Nos últimos dias há registo de incidentes, com ataques, mortos, rapto de camponeses e populações em fuga também em aldeias do distrito de Ancuabe e no posto administrativo de Ocua.
Oficialmente, agências no terreno contabilizaram pelo menos 34.000 novos deslocados só entre 20 e 25 de julho, devido a novos ataques insurgentes, nos distritos de Chiúre, Ancuabe e Muidumbe.
Só em Chiúre sede, a onda de deslocados que se avoluma desde quinta-feira, atinge - segundo estimativas avançadas no local à Lusa -, as 3.500 famílias, distribuídas por casas de familiares, mas sobretudo por dois centros temporários em duas escolas da vila, esta semana sem aulas.
Na escola dos Coqueiros, Chiúre sede, estão mais de 1.900 famílias, que desde terça-feira começaram a receber ajuda humanitária das agências das Nações Unidas, no mesmo recreio em que as mulheres cozinham de forma improvisada e centenas de crianças brincam quase normalmente, numa escola sem aulas.

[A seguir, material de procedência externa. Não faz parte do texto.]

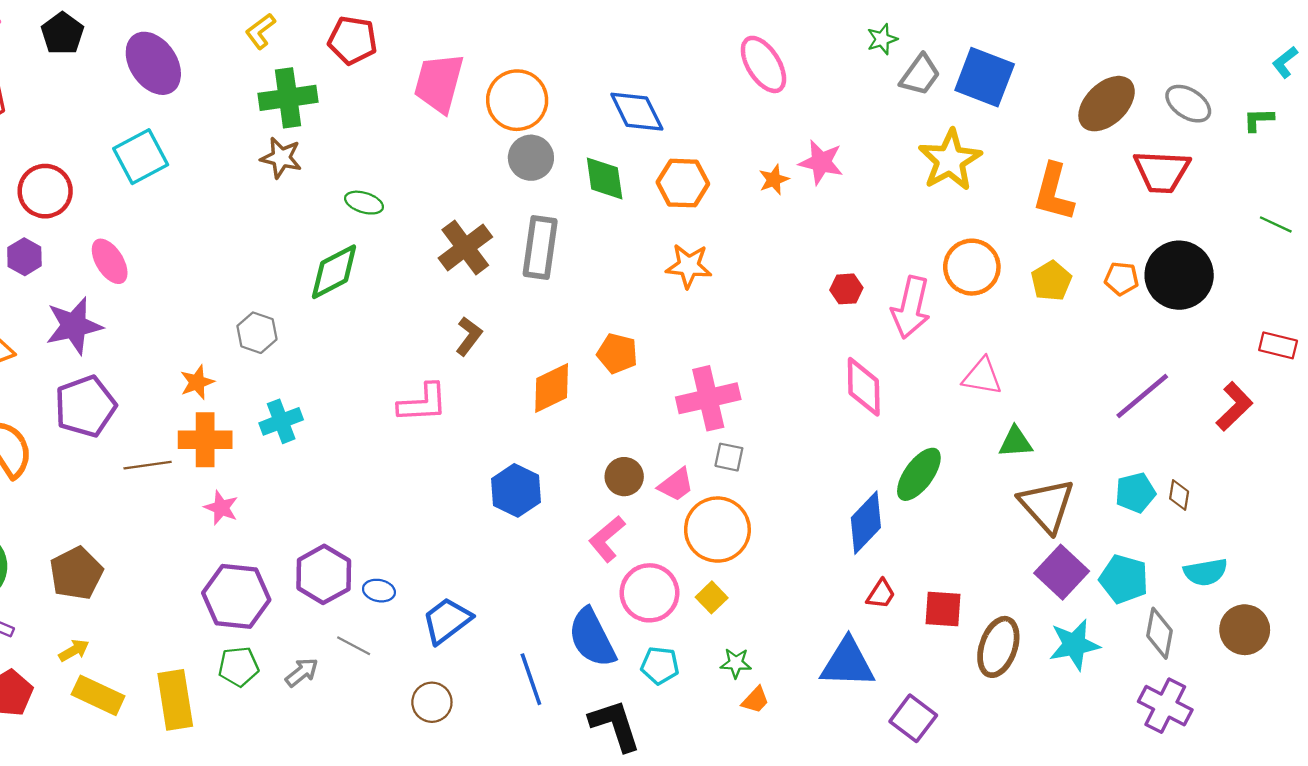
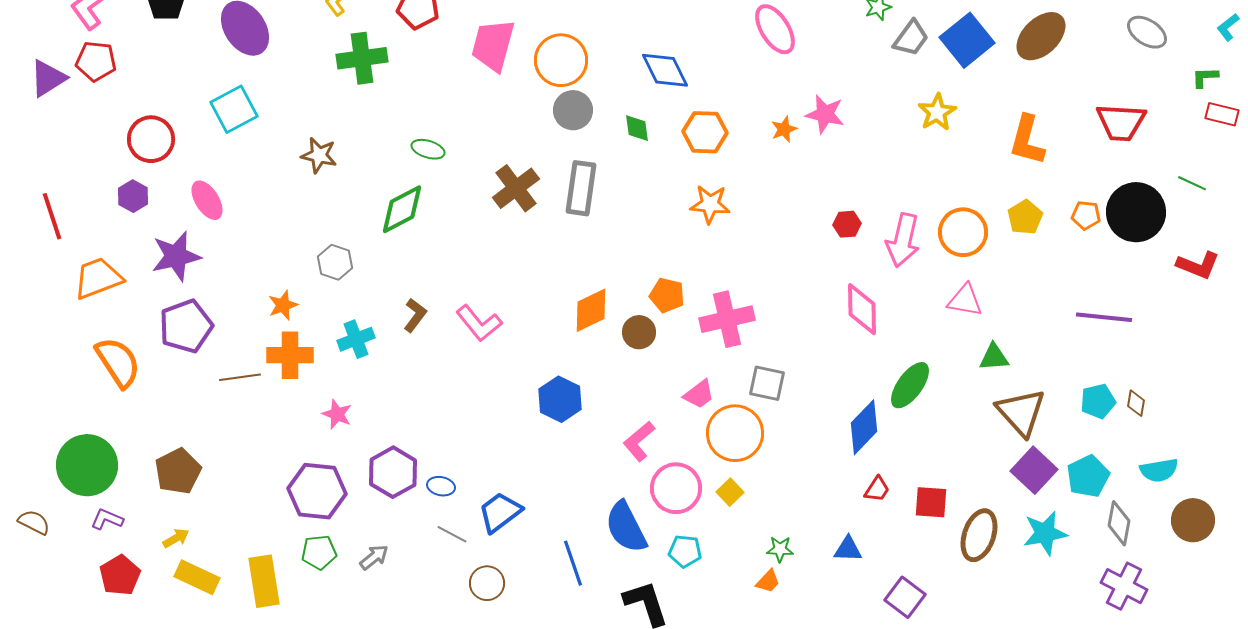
blue square: (985, 77) -> (967, 40), turned 30
brown ellipse: (1107, 104) -> (1041, 36), moved
gray ellipse: (1188, 104) -> (1147, 32), moved
brown star: (281, 158) -> (319, 155), moved
yellow star: (950, 160) -> (937, 112), size x0.7
green diamond: (605, 178) -> (637, 128), size x0.7
green line: (1276, 224) -> (1192, 183), moved
orange circle: (972, 267) -> (963, 232), moved
brown L-shape: (469, 336) -> (415, 315), moved
red rectangle: (1278, 345) -> (1222, 114), moved
orange pentagon: (617, 353) -> (667, 295), moved
purple line: (1142, 396) -> (1104, 317), turned 46
pink L-shape: (423, 403) -> (479, 323), turned 54
red L-shape: (1234, 406) -> (1198, 265), moved, turned 66
gray square: (729, 457) -> (767, 383), moved, size x1.4
brown circle: (624, 477) -> (639, 332), moved
pink star: (221, 508) -> (337, 414), moved
cyan pentagon: (1124, 579) -> (1088, 476), turned 30
gray line: (354, 646) -> (452, 534), moved
green star: (736, 663) -> (780, 549), moved
blue triangle: (848, 663) -> (848, 549), size x0.6

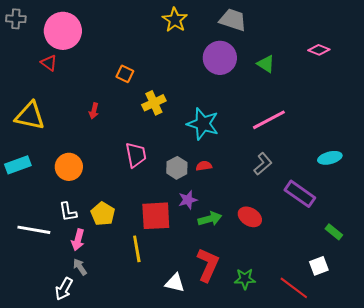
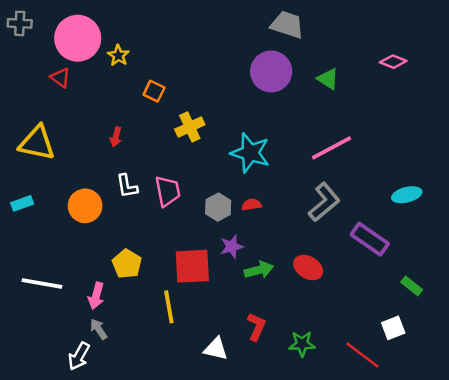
yellow star: (175, 20) -> (118, 55), moved, size x0.7
gray L-shape: (263, 164) -> (324, 202), size x1.4
cyan rectangle: (18, 165) -> (22, 203), size x0.7
white L-shape: (68, 212) -> (127, 186), moved
red L-shape: (208, 265) -> (256, 327), size x0.7

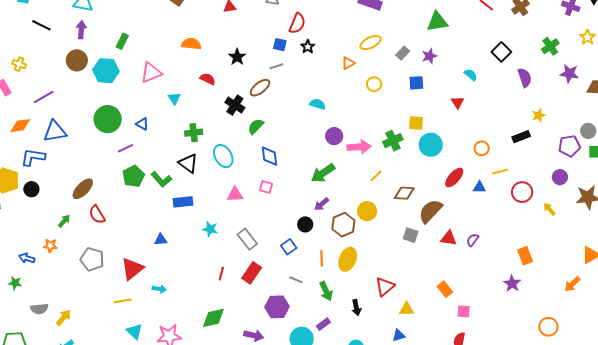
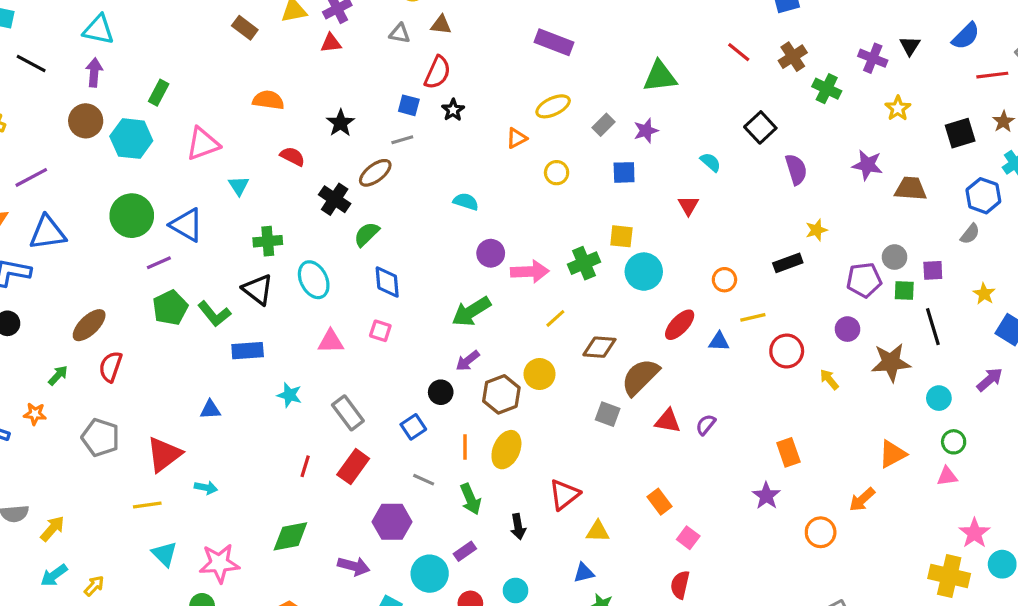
green cross: (550, 46) -> (827, 89), moved, turned -30
blue triangle: (142, 124) -> (187, 225), size x1.6
red semicircle: (97, 215) -> (111, 367), turned 48
pink square: (464, 311) -> (688, 538), turned 32
orange circle: (548, 327) -> (821, 532), moved

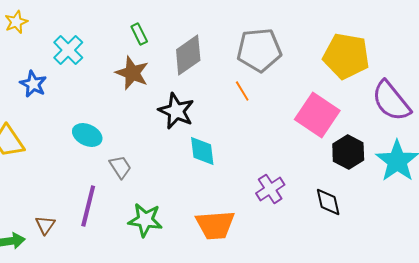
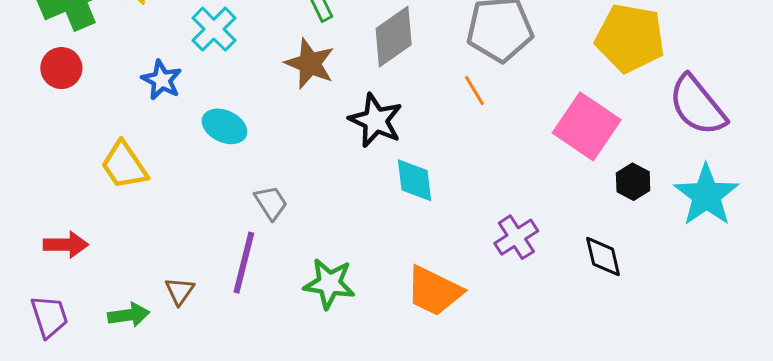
cyan ellipse: (87, 135) -> (224, 126), moved
black hexagon: (348, 152) -> (633, 182), size x0.7
gray trapezoid: (120, 167) -> (271, 203), moved
orange trapezoid: (215, 225) -> (434, 291), turned 30

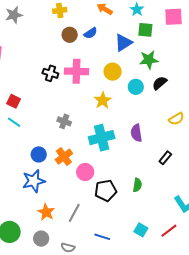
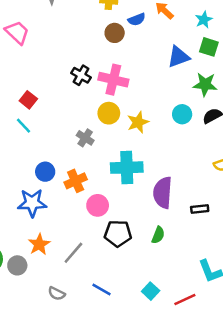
blue semicircle: (91, 33) -> (137, 19), moved
yellow circle: (113, 72) -> (109, 113), moved
purple semicircle: (136, 133) -> (163, 193), moved, size x1.4
black rectangle: (165, 158) -> (200, 209), turned 32
gray circle: (41, 239) -> (17, 265), moved

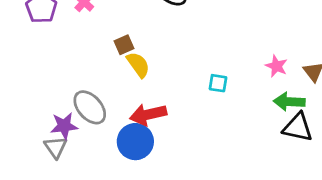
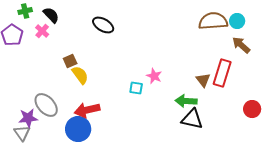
pink star: (276, 66) -> (154, 76), moved

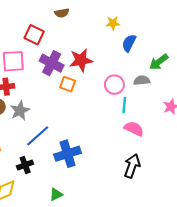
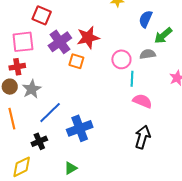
blue semicircle: (129, 43) -> (146, 19), moved
purple cross: (52, 63) -> (60, 42), turned 30

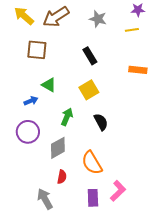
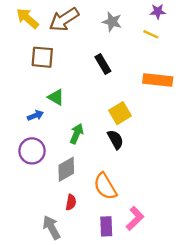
yellow line: (132, 30) -> (151, 34), turned 32
orange rectangle: (138, 70) -> (158, 80), size x1.4
yellow square: (89, 90) -> (120, 113), moved

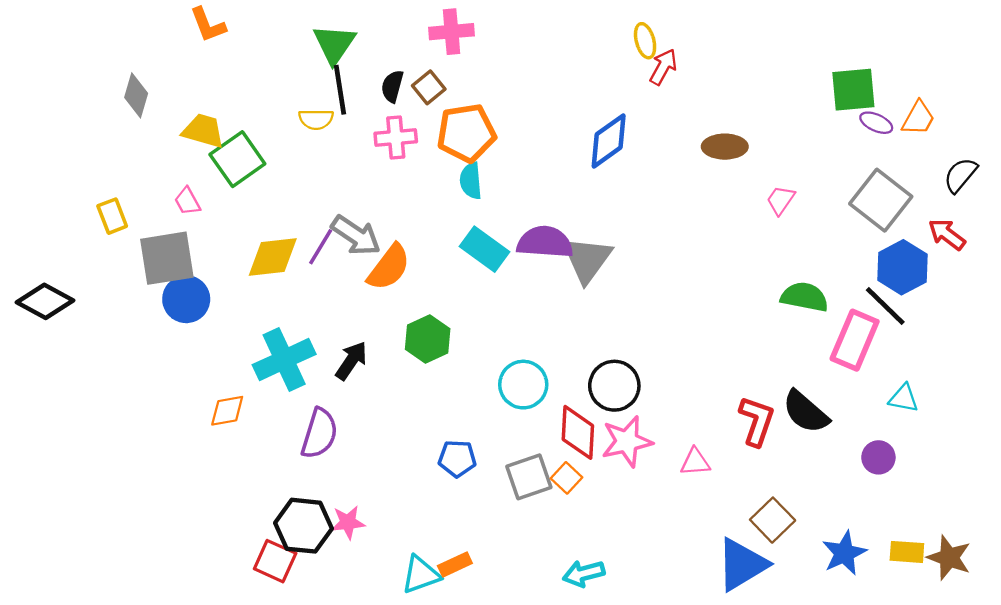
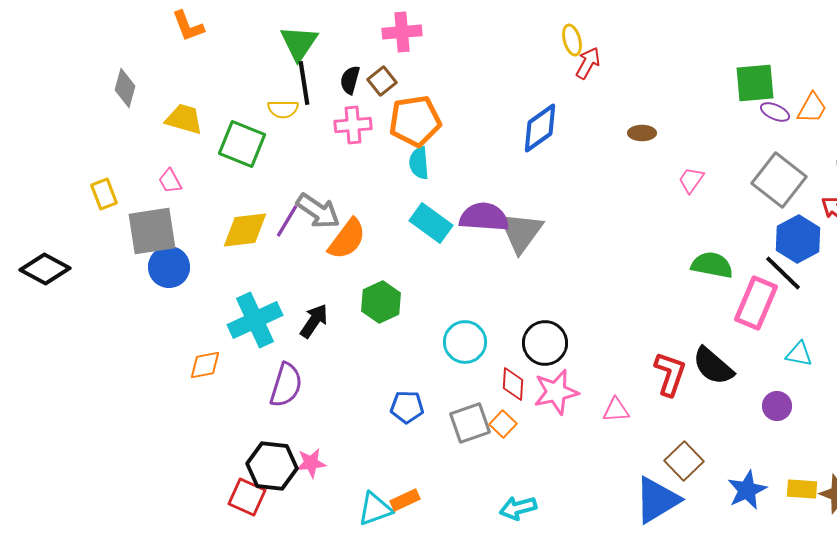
brown ellipse: (725, 147) -> (642, 133), size x0.7
green square: (237, 159) -> (242, 144), moved, turned -33
red diamond: (578, 432) -> (513, 384), size x0.7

A província de Cabo Delgado, no norte do país, rica em gás, enfrenta desde 2017 uma rebelião armada, que provocou milhares de mortos e uma crise humanitária, com mais de um milhão de pessoas deslocadas.
Pelo menos 349 pessoas morreram em ataques de grupos extremistas islâmicos no norte de Moçambique em 2024, um aumento de 36% face ao ano anterior, segundo estudo divulgado em fevereiro pelo Centro de Estudos Estratégicos de África (ACSS).
De acordo com aquela instituição académica do Departamento de Defesa do Governo norte-americano, que estuda assuntos relacionados com a segurança em África, esta "recuperação dos níveis de violência" em Moçambique "reflete a estratégia" do grupo ASWJ -- afiliado do EI, a operar na província de Cabo Delgado - de "alargar o conflito, deslocando-se para o interior e para áreas mais rurais".